Sofia City Prosecutor Boiko Naidenov announced that the decision for the involvement of the police was taken when the Orthodox Church turned to the authorities for help against “people that impede the functions of the church”. Naidenov grounded himself on the Confessional Act passed in 2003, which allows the use of force against “people that abuse the heritage of the religious community”. A court investigation has already begun against the Alternative Synod, the magistrate stated. The priests-reformers in response, introduced a form of “church in the open” in the garden in front of the “St.
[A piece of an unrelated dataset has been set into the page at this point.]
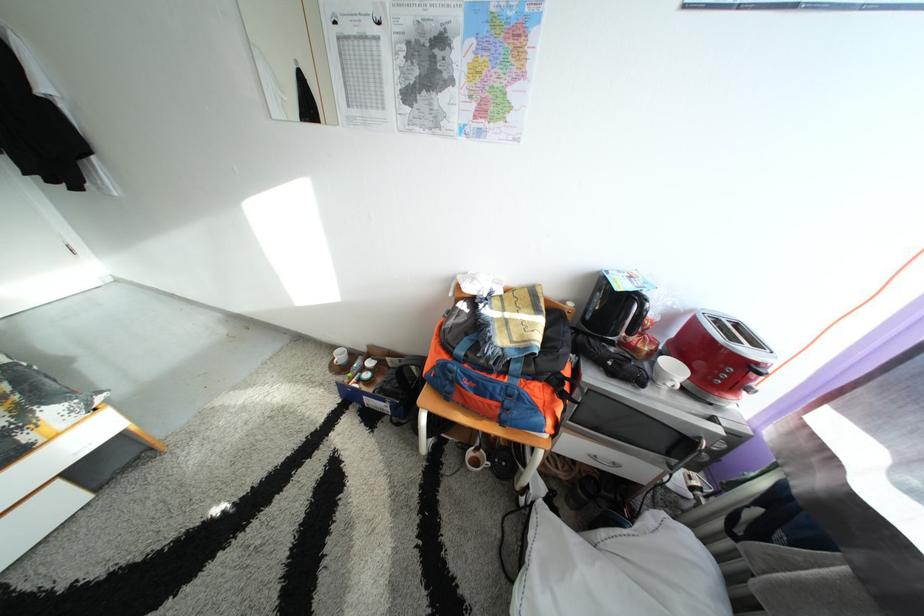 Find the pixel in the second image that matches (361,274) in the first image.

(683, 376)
Sofia” church in Sofia to protest against the non-clerical measures undertaken against them.

The Bulgarian Orthodox Church, which claims eighty percent of the population of the country, experienced a schism after the fall of the communist regime in 1989. The Reformers, however, accuse Patriarch Maxim, who was elected for life in 1971, of cooperating with the communists and demanded that he be expelled. The Alternative Synod is currently led by Bishop Inokentii, elected in July 1996, after the death of patriarch Pimen. “Our problem is Patriarch Maxim. We cannot bow to a political bureau of the Communist Party,” stated bishop Inokentii. The arrest of priests with order of the Prosecutors’ Office is “the ultimate blow against the Orthodox religion, and worst of all is that this makes the faithful renounce from the church”, he said.
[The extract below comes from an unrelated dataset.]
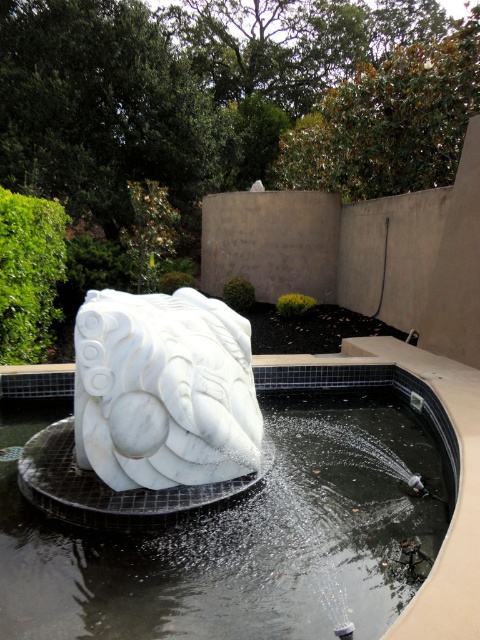 You are a maintenance worker who needs to clean the white marble fountain at center and the white marble sculpture at center. You have a 24 inch long cleaning tool. Can you reach both objects without moving your position?

The white marble fountain at center is 28.42 inches away from the white marble sculpture at center. Since the tool is only 24 inches long, you cannot reach both objects without moving your position because the distance between them exceeds the tool length.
The Alternative Synod receives the support of the Union of the Democratic Forces (UDF) – the oppositional rightist party in Bulgaria. The party reacted sharply and strongly condemned the acts of the police, considering the lack of court decision for the actions. “This is not the way the wholeness of the Bulgarian Orthodox church should be restored”, commented former President of Bulgaria Petar Stoyanov. According to him, such acts will only deepen the conflict between the Orthodox Christians in Bulgaria. “Our main concern is the wholeness of the church. Patriarch Maxim is waiting for the stretched hands of the repented (reformers) to go back to the House of God”, said Father Nikolay, one of the “conservators”. State authorities, in its turn, are continuing to perform the role of a conciliator even after Bulgaria Prime Minister Simeon Saxe-Coburg-Gotha swore to the Cross and the Gospel in the presence of Patriarch Maxim when he was sworn in at the position of prime Minister in 2001. The same did the newly elected Bulgarian President Georgi Parvanov in January 2002.